Check these links out:

http://finance.isixsigma.com/library/content/c030120a.asp

-and-

http://finance.isixsigma.com/library/content/c000806a.asp

-and-

http://finance.isixsigma.com/offsite.asp?A=Fr&Url=http://www.qualitydigest.com/aug98/html/spctool.html


Message: 26755
Posted by: Gabriel
Posted on: Tuesday, 29th April 2003

Do you have a target? The larger the variation the farther you will be, on average, from that target.

Examples:

I want this part to be 10mm long. If the manufacturing process deliver parts between 9 and 11mm, I am farther from the target (on average) than if the process delivers parts within 9.9 and 10.1mm.

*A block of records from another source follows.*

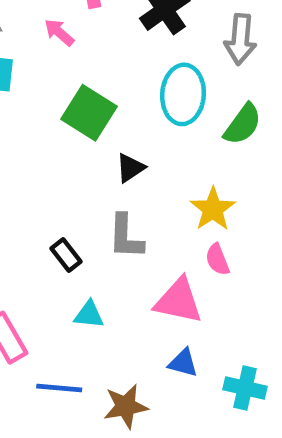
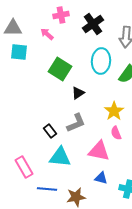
gray L-shape: (126, 237) -> (76, 123), turned -115
cyan triangle: (89, 315) -> (60, 157), size x1.6

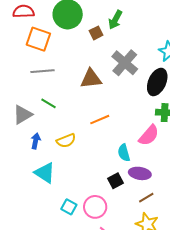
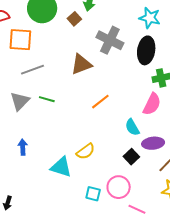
gray triangle: (23, 115) -> (20, 101), moved
blue arrow: (36, 141) -> (23, 147), moved
yellow semicircle: (66, 141) -> (86, 151), moved

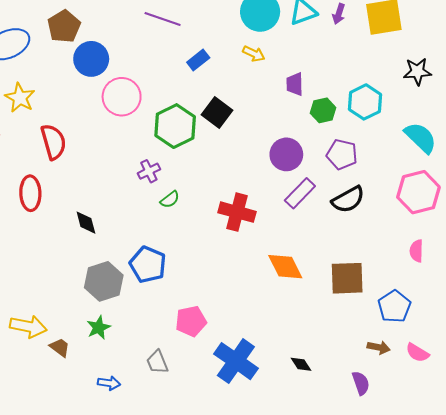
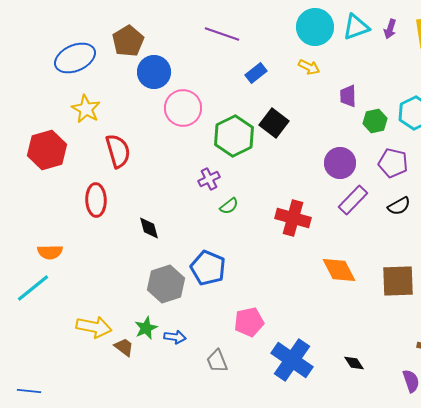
black semicircle: (348, 200) -> (399, 206), size x0.7
green star: (99, 327) -> (146, 328), moved
blue arrow: (109, 383) -> (175, 337), moved

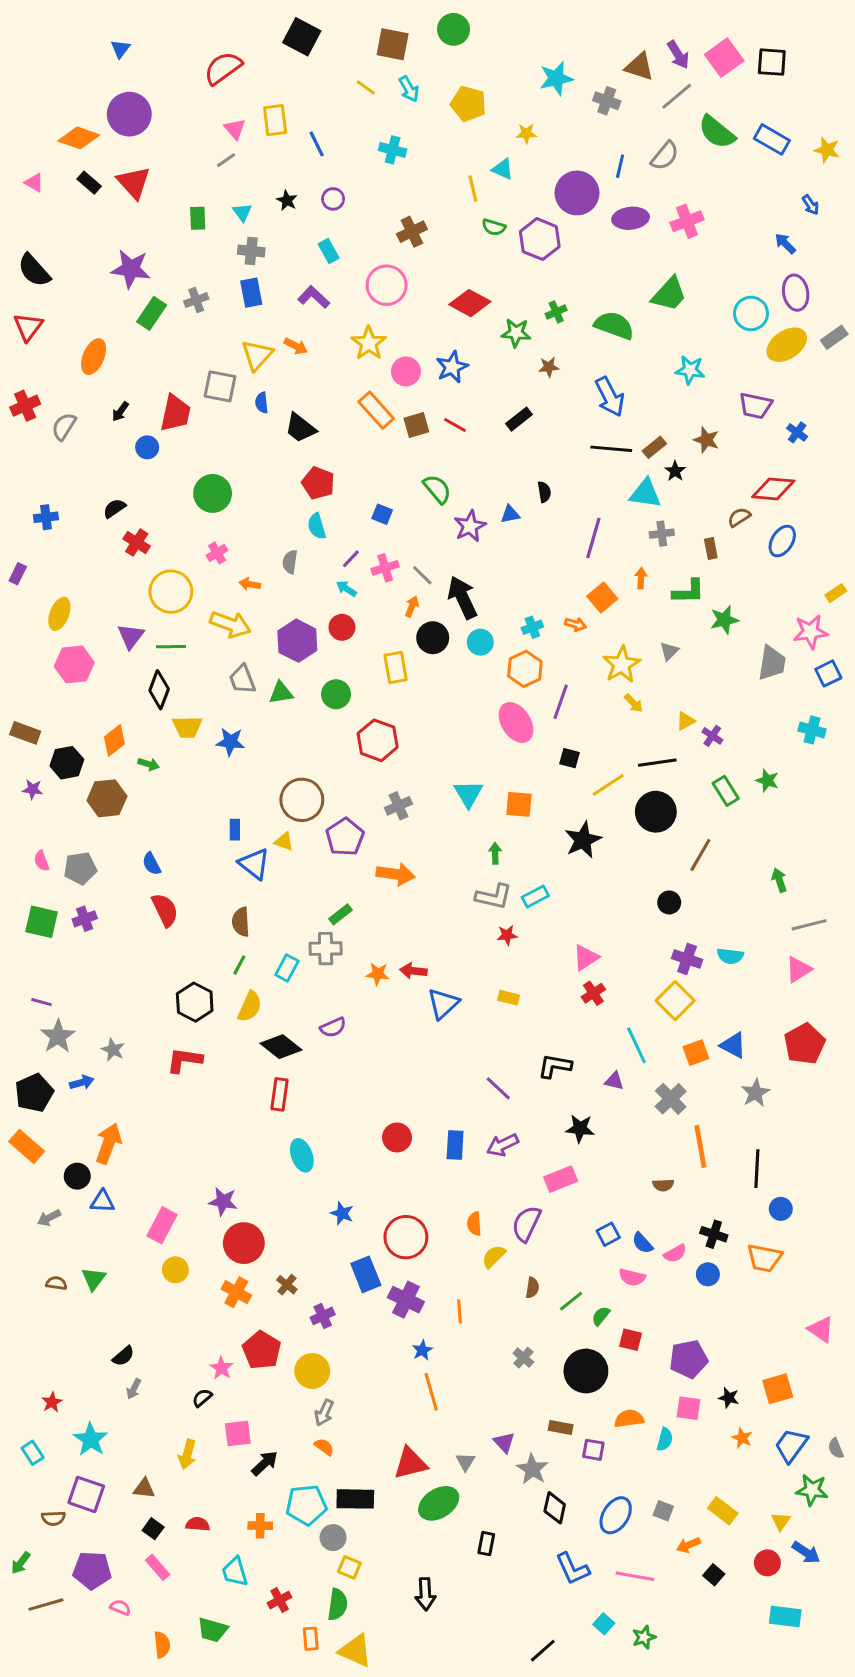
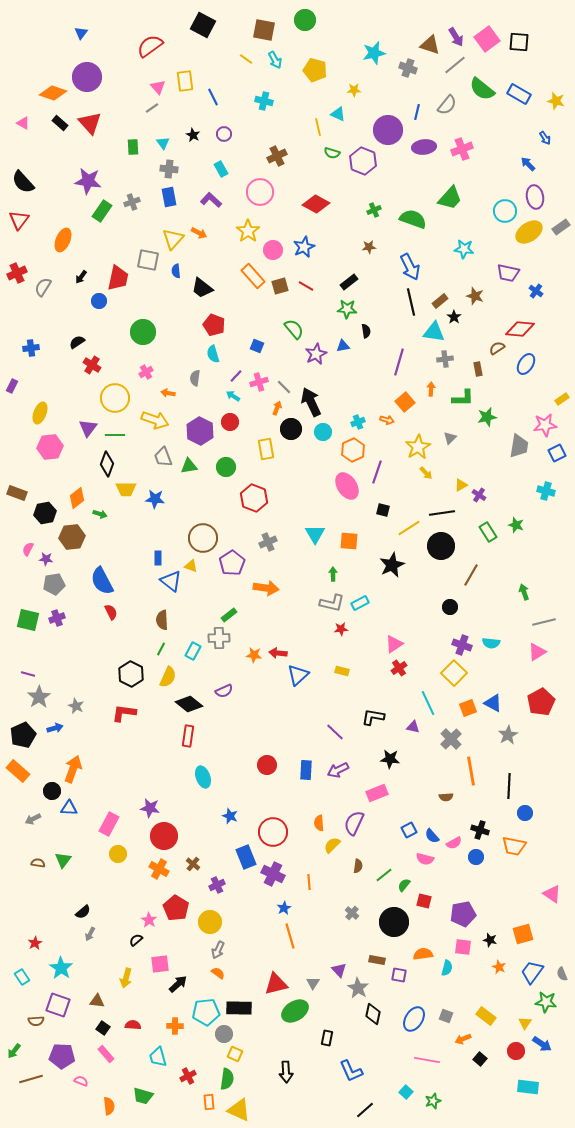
green star: (516, 333) -> (347, 309), moved
black line: (611, 449) -> (411, 302), turned 72
purple star: (33, 789) -> (46, 559), moved
pink semicircle: (42, 861) -> (28, 549), moved, turned 48
blue semicircle: (152, 864) -> (102, 581), size x1.8
red semicircle: (165, 910) -> (111, 612), size x0.7
blue L-shape: (573, 1569) -> (351, 1071), moved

I want to deliver pizza ASAP. If there "slowest" deliveries take 20 minutes longer than the "fastest" ones, even without telling me the "average delivery time" I can guess that it can not be better than 10 minutes. If the fastest ones take 2 minutes longer than the slowest ones, then the average delivery time can be pretty shorter. It is (hard but) possible that the average is still 20 minutes, but it is also possible that the average is 2 minutes. In the first case, an average 20 minutes is posible but 2 minutes is not. Note that even if the average was 20 minutes in both cases, the slowest deliveries would take 30 minutes in the first case and 22 minutes in the second case.

Think of errors per order, bugs per program, waiting time in a call center, stock in a wearhouse, dimensions in manufactured parts, delays in flights, etc. Wouldn't you want to reduce variation?

After his presentations, Deming used to say something like "If I had to say the whole thing in 2 words I would say: Reduce variation".


Message: 26770
Posted by: Hemanth
Posted on: Tuesday, 29th April 2003

Just trying out..tell him what chaos his customer creates by introducing variation in his production plans...(if at all..)


Message: 26814
Posted by: Robert S. Butler
Posted on: Wednesday, 30th April 2003

You're applying for a new job.

Employees in that job position at Company A have an average salary of $38,500.

Employees in that job position at Company B have an average salary of $47,000

  If averages by themselves were sufficient for summarizing data then Company B would be first choice for a place of employment.  The salary structure (in thousands of dollars) for that position is as follows:

Company A:

25, 30,30,40,40,40,40,45,45,50   - standard deviation = 7.8

Company B:

5,10,10,20,20,20,30,30,100,225 - standard deviation = 68.1

The average gives you an estimate of the "typical" salary.  Knowledge of the variation, as measured by the standard deviation, gives you a sense of how far from "typical" your starting salary might be.  In short, by understanding the variation you are able to make intelligent decisions concerning the numeric differences between averages.  In the above example, an understanding of the variation in salaries strongly suggests that,as a new hire, you will probably make more by signing with the company whose average salary is less.